Compelling lifelike audio experiences: MPEG-I Immersive Audio is the future for VR and AR
No Virtual or Augmented Reality (VR, AR) experience is viable without compelling audio. Immersive audio gives the listener the sensation of being fully immersed in a sound scene. The surrounding sound field continuously adapts to the user’s spatial movements and head orientation to create a feeling of being truly present in the scene – just like in real life.
Audio is of paramount importance for the overall immersive experience especially in musical performances and live events. Now, imagine enjoying these in the privacy of your own home while being able to virtually move around the event venue through VR or AR while experiencing the audio scene from any position. You could, for example, immerse yourself in a concert experience, whether by joining the cheering crowd or even the band on stage, surrounded by the most realistic audio.

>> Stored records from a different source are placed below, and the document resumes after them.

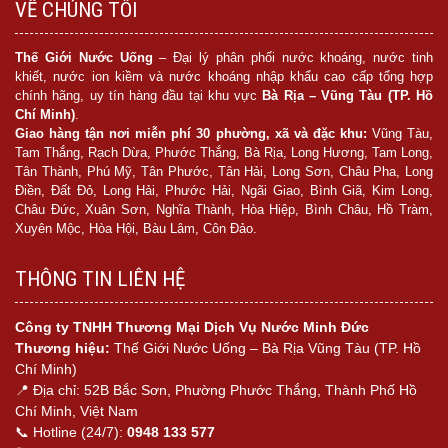
VỀ CHÚNG TÔI
Thế Giới Nước Uống
– Đại lý phân phối nước khoáng, nước tinh
khiết, nước ion kiềm và nước khoáng nhập khẩu cao cấp tổng hợp
chính hãng, uy tín hàng đầu tại khu vực
Bà Rịa – Vũng Tàu (TP. Hồ
Chí Minh)
.
Giao hàng tận nơi miễn phí 30 phường, xã và đặc khu:
Vũng Tàu,
Tam Thắng, Rạch Dừa, Phước Thắng, Bà Rịa, Long Hương, Tam Long,
Tân Thành, Phú Mỹ, Tân Phước, Tân Hải, Long Sơn, Châu Pha, Long
Điền, Đất Đỏ, Long Hải, Phước Hải, Ngãi Giao, Bình Giã, Kim Long,
Châu Đức, Xuân Sơn, Nghĩa Thành, Hòa Hiệp, Bình Châu, Hồ Tràm,
Xuyên Mộc, Hòa Hội, Bàu Lâm, Côn Đảo.
THÔNG TIN LIÊN HỆ
Công ty TNHH Thương Mại Dịch Vụ Nước Minh Đức
Thương hiệu:
Thế Giới Nước Uống – Bà Rịa Vũng Tàu (TP. Hồ
Chí Minh)
📍 Địa chỉ: 52B Bắc Sơn, Phường Phước Thắng, Thành Phố Hồ
Chí Minh, Việt Nam
📞 Hotline (24/7):
0948 133 577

Furthermore, lifelike immersive audio will make virtual travel and real estate exploration much more enjoyable and engaging. When visiting a new city or at a shopping mall, AR immersive audio can bring you information about interesting things nearby and guide you to them as if a personal guide was walking beside you. Augmented audio can deliver sounds from nearby places, tailored according to your personal interests, so that you will no longer miss anything worth visiting.
These are just a couple of examples of the useful and exciting applications enabled by immersive audio. And the best part is that to experience this new, rich, and lifelike soundscape, all you have to wear are tiny earbuds – which you might wear in any case.
The new MPEG-I Immersive Audio standard
The MPEG-I Immersive Audio standard is currently being finalized by MPEG Audio group (ISO/IEC JTC1/SC29/WG6). The Committee Draft is expected to be released next year, and the final standard will follow one year later in 2025.
As one of the latest additions to the MPEG-I suite of standards for immersive media, MPEG-I Immersive Audio will bring lifelike immersive audio experiences into AR and VR. Together the MPEG-I standards will ensure interoperability between all parts of the ecosystem, thus improving efficiency and reducing costs. These standards will be easily available to serve the needs of the media industry. Creators will be able to make high quality content for a wide range of applications and products, whilst developers will benefit from the rich set of features and guaranteed high quality. VR, AR and metaverse in general will become more affordable and widespread.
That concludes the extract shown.